More than 50 of the 434 participants in the 24th edition of The Telegraph Schools’ Chess championship were less than eight years old and around 20 less than six.

Twins Krittika and Kongona Sinha were busy playing mock shehnai at the inauguration but when it was time for their games, the KG students at Sushila Birla Girls’ High School were no less than any professional. “The knight plays two-and-a-half moves, he has just moved it two houses,” pointed out a miffed Krittika to the arbiter when her older opponent made a wrong move.

Krittika, a diehard Doraemon fan, and her sister have been learning chess at Alekhine Chess Club for five months. “Kongona is the naughtier one but she sat through a game for more than three hours and finally won it,” said mother Dipanjana Sinha, a teacher.

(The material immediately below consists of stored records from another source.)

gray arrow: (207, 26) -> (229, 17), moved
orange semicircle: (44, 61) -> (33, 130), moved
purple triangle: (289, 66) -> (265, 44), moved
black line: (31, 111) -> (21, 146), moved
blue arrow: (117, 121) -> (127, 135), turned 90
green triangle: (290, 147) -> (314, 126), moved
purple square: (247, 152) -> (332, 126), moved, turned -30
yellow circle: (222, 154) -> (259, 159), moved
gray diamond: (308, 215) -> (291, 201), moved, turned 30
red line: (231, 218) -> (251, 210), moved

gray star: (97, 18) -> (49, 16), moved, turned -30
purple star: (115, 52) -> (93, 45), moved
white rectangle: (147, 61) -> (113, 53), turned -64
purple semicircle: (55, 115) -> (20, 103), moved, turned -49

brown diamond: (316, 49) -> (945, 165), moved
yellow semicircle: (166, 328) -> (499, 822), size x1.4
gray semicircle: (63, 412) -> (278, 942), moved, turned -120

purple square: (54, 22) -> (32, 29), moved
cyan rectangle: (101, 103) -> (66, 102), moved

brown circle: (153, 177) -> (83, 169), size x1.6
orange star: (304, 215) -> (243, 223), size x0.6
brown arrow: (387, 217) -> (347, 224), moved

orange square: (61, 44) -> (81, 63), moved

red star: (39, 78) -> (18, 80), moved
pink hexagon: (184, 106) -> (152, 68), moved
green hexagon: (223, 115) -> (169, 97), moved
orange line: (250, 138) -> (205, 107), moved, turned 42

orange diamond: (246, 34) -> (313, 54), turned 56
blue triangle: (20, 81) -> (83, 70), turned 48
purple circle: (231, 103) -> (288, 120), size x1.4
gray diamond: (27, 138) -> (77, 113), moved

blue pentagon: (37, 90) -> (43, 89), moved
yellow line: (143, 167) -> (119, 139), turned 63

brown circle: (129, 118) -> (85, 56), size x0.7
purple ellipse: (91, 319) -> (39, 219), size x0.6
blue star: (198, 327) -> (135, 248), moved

Little Anubhav Nundy, however, proved less patient. The Class I student at La Martiniere for Boys was seen hugging his mother tight and crying when a game stretched too long. “I want to draw but sir is not letting me,” cried the boy as his mother tried her best to make him resume the game. When the six-year-old finally returned to the game, his four-and-a-half-year-old opponent was teary-eyed. “She saw him crying and got scared and so now she is crying too,” said Sneha Saha’s mother.

Avhipsha Das, a nursery student at Garden High School, and her sister Ashpriha Das, a student of Class I in the same school, turned up in cute, identical frocks with their mother — few would guess the three-and-a-half-year-old and her elder sibling by a year and a half were participants.

Six-year-old Ayush Bhattacharjee knelt on a chair so that he could be level with the chessboard. “I have been learning chess for the last three years and love it. Queen is my favourite as she can move anywhere on the board,” said the Transition student at South Point School who loves watching Chhota Bheem.

Ayush lost the game (he won five others) but impressed his rival. “Although I won the game, Ayush was playing better than his age and gave me good competition,” said Samik Das, a Class VI student at Shri Krishna Mission, Agartala.

Grandmaster Dibyendu Barua says there has been a spike in the number of children learning chess from a young age. “We generally have Under-8, 12, 14 age groups but last year there were so many kids below six that I had to introduce an under-6 group with around 90 contestants,” said Barua, whose chess academy has been organising Chess for Youth for the last seven years.